There are a couple things that are required, IMHO, to make a bolt-on work correctly. Note that most (but not all) that are not welded on by the OE are riveted rather than bolted.
Rivets work slightly different than bolts. The action of swaging the end also causes the rivet body to expand and completely fill the hole. That's not something that a bolt can do. The best that a bolt can do is to precisely fit the hole. To do that the hole must be reamed to size and not just drilled.
Then there is the properly sized and installed requirement. To me that means using a bolt with a shoulder that is long enough to fit most of the way through the washer under the nut, using a prevailing torque, all metal lock-nut and two hardened, heavy flat washers positioned with their rounded faces against the frame and bracket. Then each bolt should be torqued to it's correct torque value.
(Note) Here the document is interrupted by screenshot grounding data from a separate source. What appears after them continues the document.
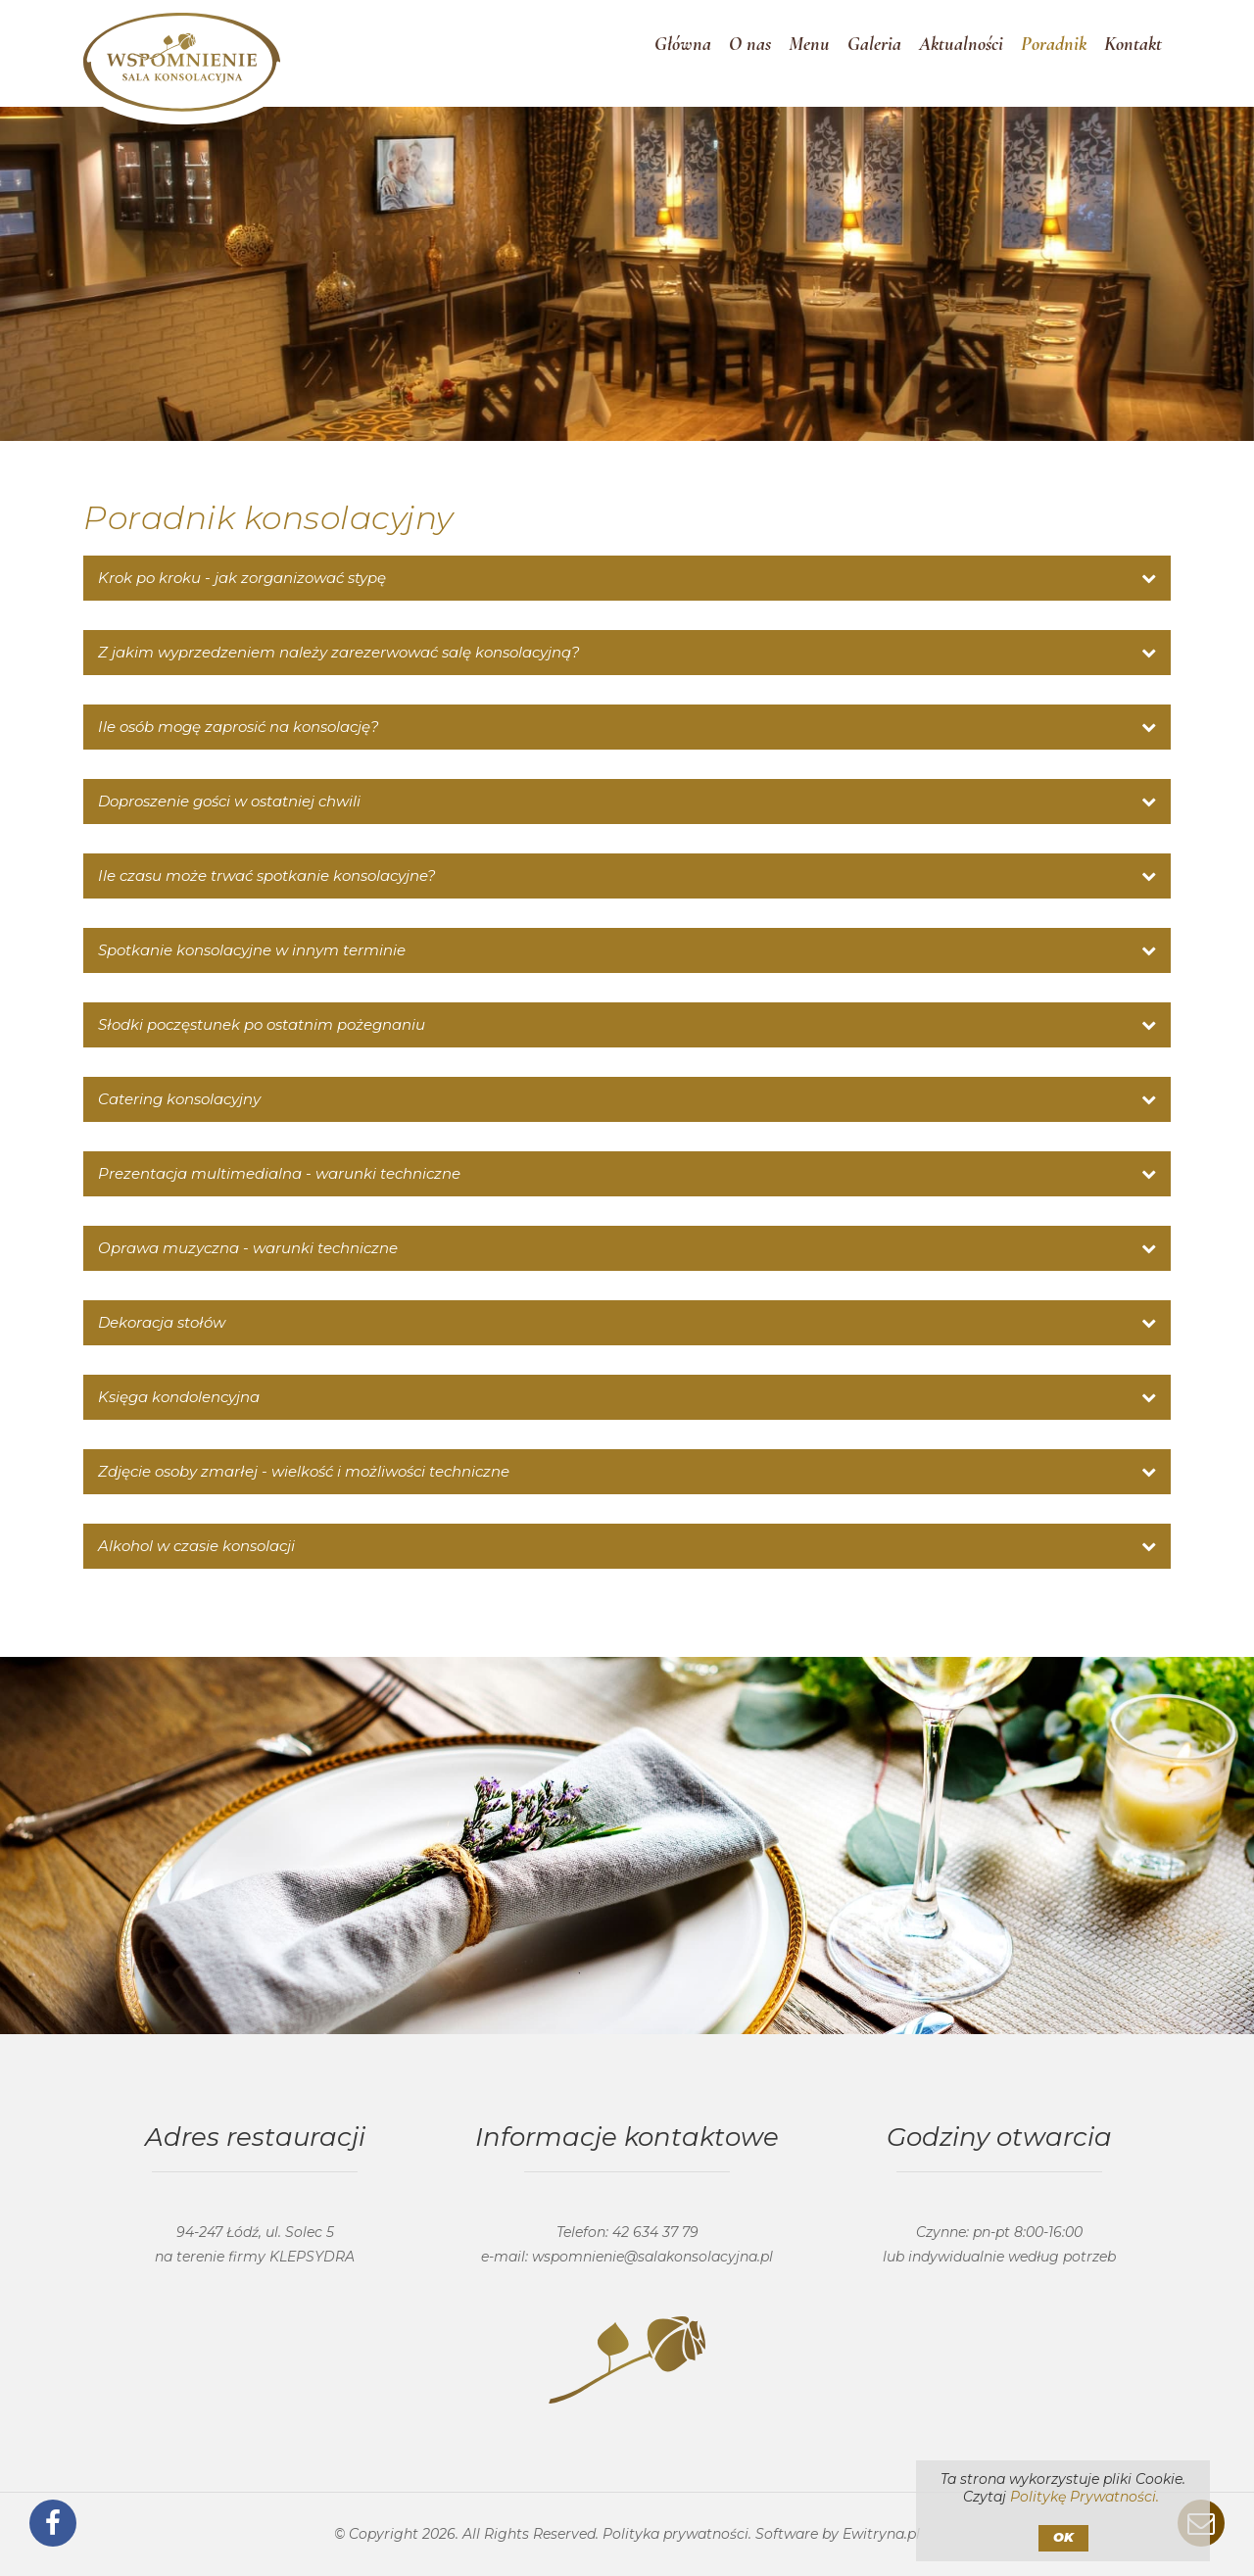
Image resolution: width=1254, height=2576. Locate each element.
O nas (750, 54)
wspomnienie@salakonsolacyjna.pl (652, 2256)
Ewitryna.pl (881, 2534)
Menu (809, 54)
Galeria (874, 54)
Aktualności (961, 54)
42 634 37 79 (655, 2232)
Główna (682, 54)
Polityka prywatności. (677, 2534)
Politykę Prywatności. (1084, 2496)
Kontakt (1133, 54)
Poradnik (1053, 54)
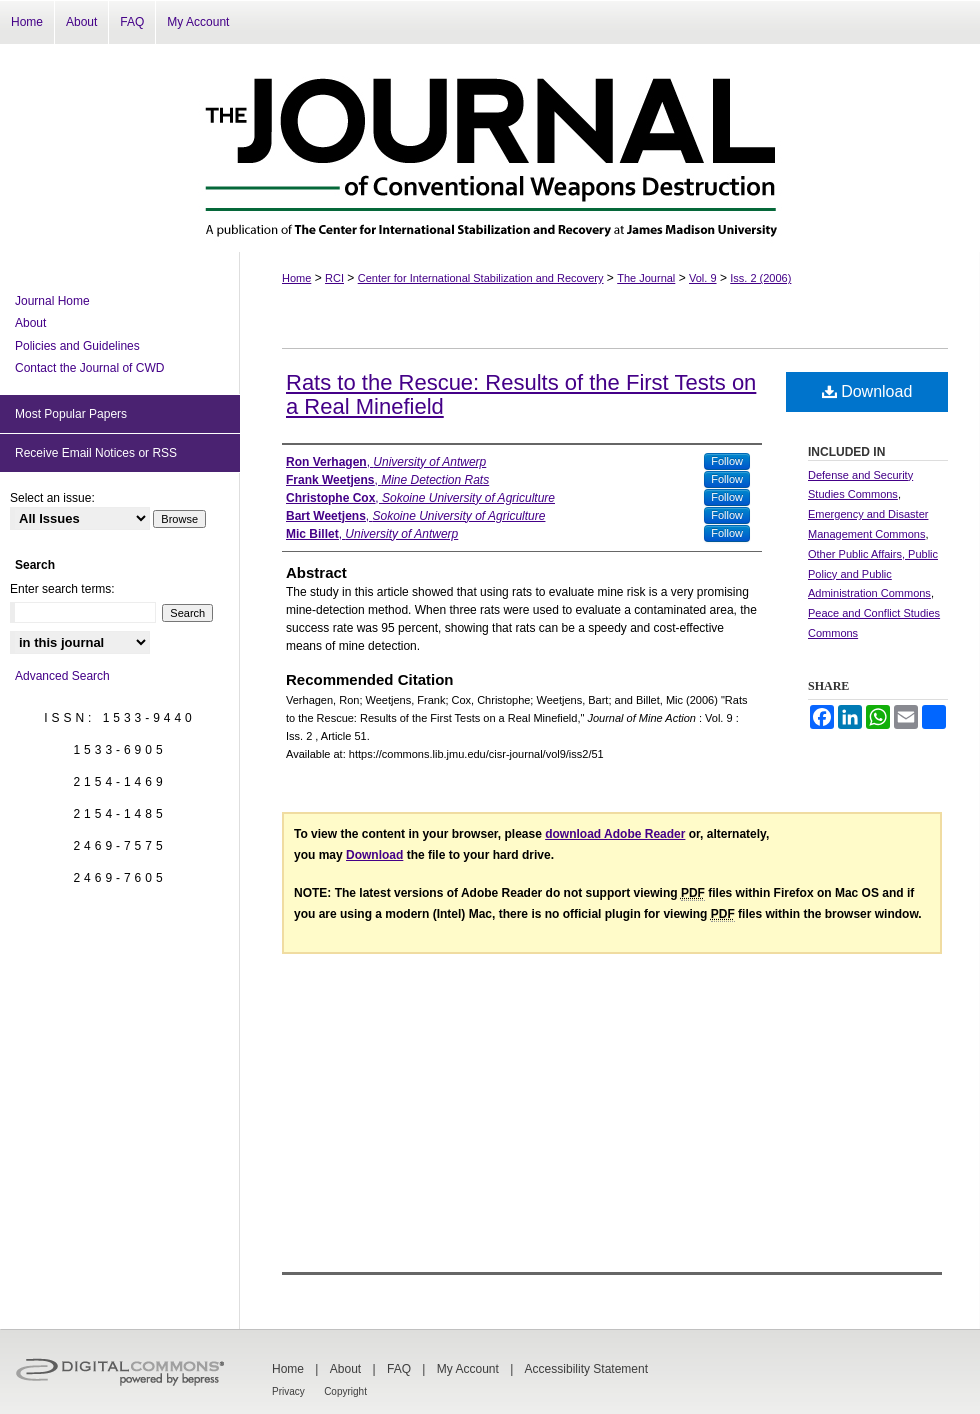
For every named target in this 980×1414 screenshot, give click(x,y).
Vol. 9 (703, 278)
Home (296, 278)
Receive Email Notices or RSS (96, 453)
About (30, 323)
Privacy (288, 1391)
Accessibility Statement (586, 1369)
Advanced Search (62, 676)
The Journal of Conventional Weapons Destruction (490, 148)
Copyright (345, 1391)
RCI (334, 278)
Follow (727, 461)
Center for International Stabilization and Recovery (481, 278)
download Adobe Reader (615, 834)
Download (867, 391)
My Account (468, 1369)
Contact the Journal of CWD (89, 368)
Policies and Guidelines (77, 346)
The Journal (646, 278)
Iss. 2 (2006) (760, 278)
If I'm feeling excessively anal-retentive about the install I'll also put Lock-tite 271 or 620 on the bolt threads.
If the frame is a box section frame then it will also need to be sleeved for the bolts to pass completely through the frame. Which can be a can of worms by itself. The simplest way that I've found to do this is to drill one side larger than the other. Unibits are a godsend for this work. The small hole is a clearance hole for the bolt used. The large hole is the OD of the sleeve, and I make the sleeve the width of the frame rail. Which means that it stands slightly proud at the large hole side, where I can weld it in place. I choose an OD that clears the flats of the nut, say roughly the OD of the socket used on that nut and ream the ID to the bolt size. In this case only one flat washer is needed.
For the new upper damper mounts on the front of my FJ60 I am welding them on after first welding on a similar thickness doubler plate that has appropriately placed rosette holes in it. I am putting on the doublers because in using the F-250 towers there is no way to avoid a vertical, straight weld bead on the side of the frame rail. So I'm moving that bead to the doubler and have shaped the doubler to not have any straight up/down weld beads.